Извини, Катя, за повторения, но в данном случае лучше «пересказать», чем недосказать. Ты, Катя, это слишком «пересказанное» письмо сожжешь при Матвее Ельникове, который тебе и вручит его.
Катя! Ты солнышко! Ты редкостная «невозможность», появившаяся на свет в твоей среде. Сегодня, Катя, я окончательно понял, что люблю тебя и люблю давно, внушая себе гибельность этой любви для меня. Теперь я этого не внушаю себе, а внушаю тебе. Она будет гибельной для тебя и для твоих денег. А ими, Катюша, как я понял, пренебрегать нельзя.
Ступив на путь революционной борьбы, я скоро могу оказаться в тюрьме и на каторге. Ты, конечно, как самая разнекрасовская женщина отправишься разделять со мной кандальные горести. Это ужасно будет для тебя, ангел мой, потому что теперь каторга не так «либеральна», как при декабристах. Сосланным хотя бы и на твой наследственный Витим не дадут строить дома и заниматься богоугодными делами. Ты окажешься для меня такими тяжелыми кандалами, что я не сумею даже бежать, зная, что ты в этом случае останешься заложницей. (Сожги письмо при Ельникове до последнего клочка.) С тобой не будут современные жандармы миндальничать, как с Волконской. И тогда свобода будет для меня худшей каторгой, а побег — предательством по отношению к тебе.
Я все продумал, моя Золушка, и даже нахожу силы, чтобы не проститься с тобой, не поцеловать тебя. Ты «не разожмешь рук на моей шее», да и я не дам разжаться им. Таля была не моей изменой тебе, а моими «колебаниями», моим «способом» необходимого ухода от тебя. Так мне казалось еще вчера и не кажется сегодня. Теперь я твой, твой навсегда. Твой живой и мертвый.
Катя, если ты еще «не разлутонила» все деньги, не бросай их на революционную работу вообще. Деньги нужно давать на печать большевиков. Печать — теперь самое главное в нашей борьбе (умоляю — сожги письмо при Ельникове). Их не обязательно давать из рук в руки. Можно перевести в заграничные банки (Лондон, Париж, Женева, Прага) на предъявителя десяти- или сторублевой ассигнации номер такой-то. Тогда их может получить любой человек, которому партия доверит получить. Целую тебя, мое солнце, моя несостоявшаясяжена.

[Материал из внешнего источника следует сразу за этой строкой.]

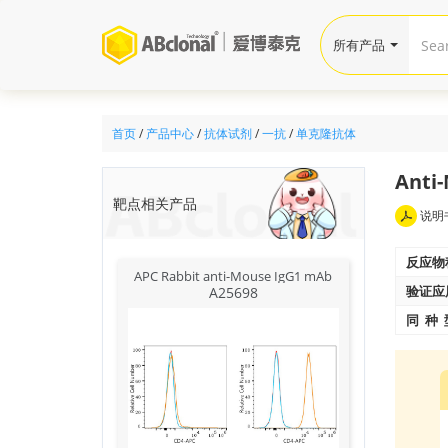
所有产品
首页
/
产品中心
/
抗体试剂
/
一抗
/
单克隆抗体
Anti-
靶点相关产品
说明
反应物
APC Rabbit anti-Mouse IgG1 mAb
验证应
A25698
同 种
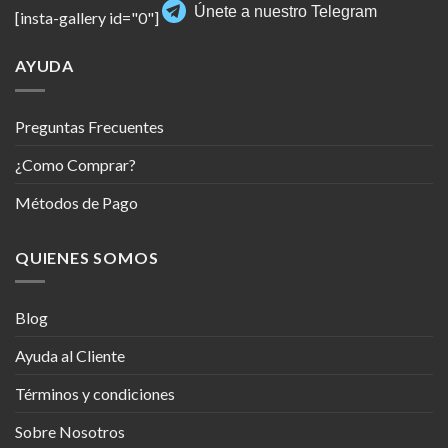
Únete a nuestro Telegram
[insta-gallery id="0"]
AYUDA
Preguntas Frecuentes
¿Como Comprar?
Métodos de Pago
QUIENES SOMOS
Blog
Ayuda al Cliente
Términos y condiciones
Sobre Nosotros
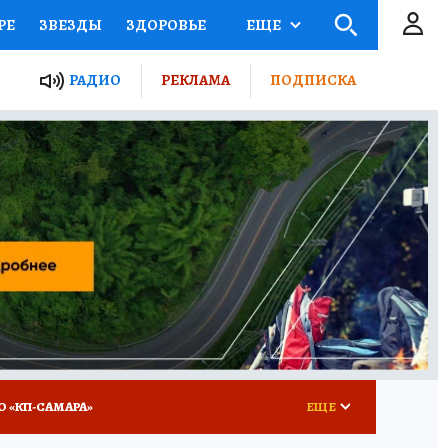
РЕ
ЗВЕЗДЫ
ЗДОРОВЬЕ
ЕЩЕ
ЫЕ ПРОЕКТЫ РОССИИ
РАДИО
РЕКЛАМА
ПОДПИСКА
КРЕТЫ
ПУТЕВОДИТЕЛЬ
 ЖЕЛЕЗА
ТУРИЗМ
ВСЕ О КП
РАДИО КП
О «КП-САМАРА»
ЕЩЕ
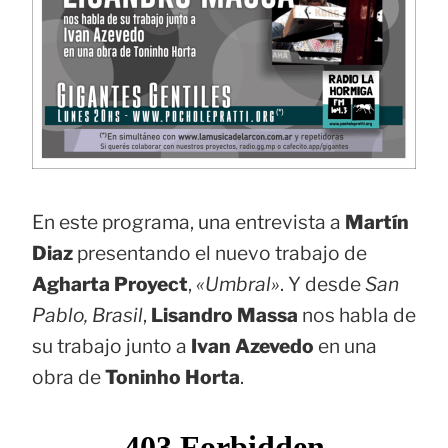
En este programa, una entrevista a
Martín
Diaz
presentando el nuevo trabajo de
Agharta Proyect
,
«Umbral»
. Y desde
San
Pablo, Brasil
,
Lisandro Massa
nos habla de
su trabajo junto a
Ivan Azevedo
en una
obra de
Toninho Horta
.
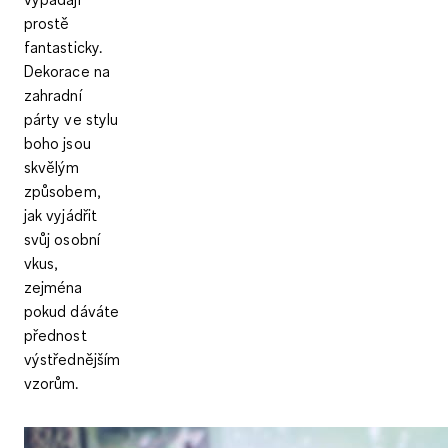
prostě
fantasticky.
Dekorace na
zahradní
párty ve stylu
boho jsou
skvělým
způsobem,
jak vyjádřit
svůj osobní
vkus,
zejména
pokud dáváte
přednost
výstřednějším
vzorům.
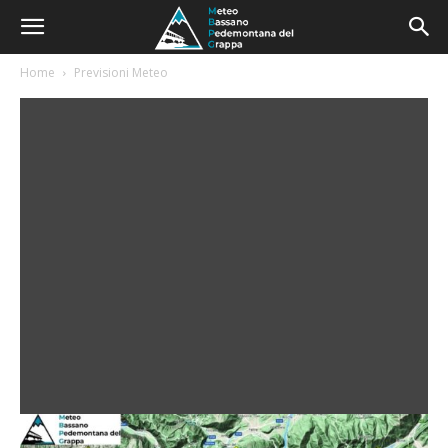
Home
Previsioni Meteo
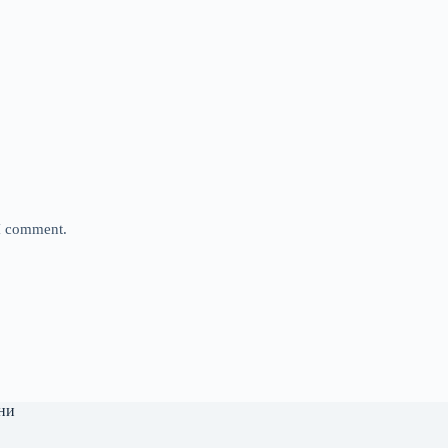
 I comment.
ни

Не вздумай искать меня в Сормове и тем самым навести на мой след лиц, прекраснодушно «мерцающих», но еще неизвестно для кого.
Если хочешь, перечитай это письмо. Матвей Ельников подождет и дождется, пока оно сгорит в твоем камине.
Целую тысячи раз.
Принц из кроличье-заячьего
королевства П. К.»
LII
Такого счастливого письма не ожидала Катя. Оно венчало ее лучше, чем это виделось и ожидалось ею. Сердце Пети, он сам стал принадлежать ей йо велению его души, его разума и его любви.
Конечно, напрасно Петя оставил ее одну, без маленького. Кате при ее независимости вовсе не обязательно объяснять, кто является отцом рожденного ею ребенка, да ни у кого не повернется язык спросить, венчана она или нет. В этом отношении неплохо быть купчихой-миллионершей. Она еще покажет ему, какая в ней «проснулась купчиха». И если она проснулась в самом деле, то для кого, во имя каких идей и целей? Не бесчестнее ли было бы, если б она позволила бездействовать своим деньгам? Они же у нее тоже не беспартийны, как и она сама, не входящая в партию.
В этот же день Таля Шутемова плакала, прибежав с письмом к разлучнице.
Она угрожала Кате поездкой в Сормово, и если Петя там отвергнет ее, тогда она, как Витасик, уйдет из этой злосчастной жизни.
А через два дня на третий маленькая Кармен ушла из «этой злосчастной жизни» в другую, счастливую жизнь вместе с Юлианом Донатовым.
— Юлик, — признавалась она ему, проснувшись утром в доме, принадлежащем еще недавно Стрехову, — как хорошо, что ты такой решительный и беспощадный… Спасибо тебе, блаженство мое!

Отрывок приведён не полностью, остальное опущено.